Wikipedia bots
PHP JavaScript Lex CSS C Shell
Latest commit 0ba29dc Feb 21, 2017 bruce WikidataPeopleAuthCtrl - new prop

README.md

Bambots

Bambots are a collection of Wikipedia bots/tools.

  • CategoryWatchlistBot is a category/template addition/removal watchlist generator.
  • CleanupWorklistBot is a WikiProject cleanup list generator.
  • csv2wikitable is a tool for converting csv data to a wiki table.
  • DatabaseReportBot generates miscellaneous reports.
  • DataflowBot performs extracts, transforms, loads on row oriented data.
  • InceptionBot is a WikiProject new article locator.
  • PageTools is a tool for locating wikidata pages in other languages and for authority control id searchs.
  • ReplicationLag is a tool for displaying database replication lag.
  • TemplateParamBot is a template parameter extractor.
  • WikidataBot is an unfinished wikidata report generator.
  • WPMissingTmplBot is a WikiProject talk page missing banner locator.
  • WPPageListBot is a WikiProject associated page locator.

Directory structure

/cache - Cache files
/config - Config files
/docs - Extended documentation
/logs - Log files
/output - Report output files
/src - Source code
/src/cli - Command line interfaces
/src/l10n - Localizations
/src/lib - Libraries
/src/scripts - Scripts
/src/test - Tests
/src/web - Website

Config file

filename - *.properties where * = bot name or testbot

wiki.username=
wiki.password=
wiki.url=https://en.wikipedia.org/w/api.php
wiki.pagefetchincrement=50
wiki.recentchangesincrement=500
# cache.dir Use {basedir} to start in the project root directory
cache.dir={basedir}/cache
cache.expirydays=14
InceptionBot.lastrun=20131029000000
InceptionBot.historydays=15
InceptionBot.outputdir={basedir}/results
# InceptionBot.outputtype 'file', 'wiki'
InceptionBot.outputtype=file
# InceptionBot.ruletype 'active', 'custom', 'all'
InceptionBot.ruletype=custom
InceptionBot.customrule=HipHop
InceptionBot.erroremail=a@b.com
# InceptionBot.currentproject (for restart capability)
InceptionBot.currentproject=
# InceptionBot.currentend (for restart capability)
InceptionBot.currentend=

CleanupWorklistBot.outputdir={basedir}/results
# CleanupWorklistBot.outputtype 'file', 'wiki'
CleanupWorklistBot.outputtype=file
# CleanupWorklistBot.ruletype 'active', 'custom', 'all'
CleanupWorklistBot.ruletype=custom
CleanupWorklistBot.customrule=WikiProject_Michigan
CleanupWorklistBot.erroremail=a@b.com
# CleanupWorklistBot.currentproject (for restart capability)
CleanupWorklistBot.currentproject=
CleanupWorklistBot.htmldir=/home/html/cwb/
CleanupWorklistBot.urlpath=https://tools.wmflabs.org/bambots/cwb/
CleanupWorklistBot.enwiki_host=
CleanupWorklistBot.tools_host=
CleanupWorklistBot.labsdb_username=
CleanupWorklistBot.labsdb_password=

Command line programs

See /docs/crontab.txt for automated jobs that run on wmflabs.
InceptionBot can run on labs, but is being run daily on an external vps with the following crontab:

cd /bambots/src/cli; /usr/bin/php InceptionBot.php >>/bambots/logs/InceptionBot.log 2>&1

Manual jobs

All jobs must be started from /src/cli unless otherwise noted.
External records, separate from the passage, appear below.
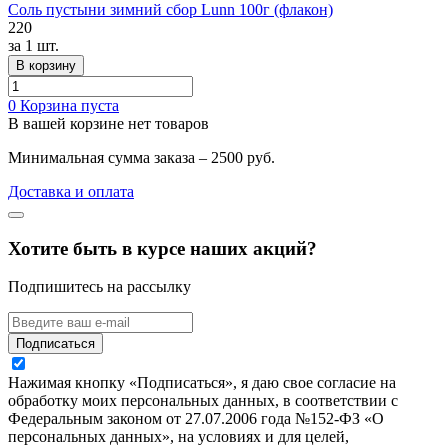
Соль пустыни зимний сбор Lunn 100г (флакон)
220
за
1 шт.
В корзину
0
Корзина пуста
В вашей корзине нет товаров
Минимальная сумма заказа – 2500 руб.
Доставка и оплата
Хотите быть в курсе наших акций?
Подпишитесь на рассылку
Подписаться
Нажимая кнопку «Подписаться», я даю свое согласие на
обработку моих персональных данных, в соответствии с
Федеральным законом от 27.07.2006 года №152-ФЗ «О
персональных данных», на условиях и для целей,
If CleanupWorklistBot fails or needs to be run manually the following is used:

jsub -N CleanupWorklistBot -cwd -mem 768m php CleanupWorklistBot.php skipCatLoad

DatabaseReportBot BrokenSectionAnchors - run monthly on the 1st

cd /cache/DatabaseReportBot ; cp ../../output/wikiviews . ; touch wikiviews
cd /src/cli
jsub -N DatabaseReportBot -cwd -mem 768m php DatabaseReportBot.php BrokenSectionAnchors
copy /output/Wikipedia_Database_reports_Broken_section_anchors_1.txt to https://en.wikipedia.org/wiki/Wikipedia:Database_reports/Broken_section_anchors
cd /src/scripts
jsub clearcache.sh

DatabaseReportBot InvalidNavbarLinks - run monthly on the 1st

jsub -N DatabaseReportBot -cwd -mem 768m php DatabaseReportBot.php InvalidNavbarLinks
copy /output/Wikipedia_Database_reports_Invalid_Navbar_links.txt to https://en.wikipedia.org/wiki/Wikipedia:Database_reports/Invalid_Navbar_links
cd /src/scripts
jsub clearcache.sh

DatabaseReportBot StubTypeSizes - run monthly on the 1st

jsub -N DatabaseReportBot -cwd -mem 768m php DatabaseReportBot.php StubTypeSizes
copy /output to https://en.wikipedia.org/wiki/Wikipedia:WikiProject Stub sorting/Stub type sizes/data

Testing

To run all tests:

cd /test
php runner.php

To run an individual test:

cd /test
php runner.php <path of test class>
Example:
php runner.php /com_brucemyers/test/Util/TestCSVString

Labs configuration

git is run from /data/project/bambots/Bambots
/data/project/bambots/public_html is linked to /data/project/bambots/Bambots/src/web
/cache, /config, /logs directory permissions are set to drwxrws---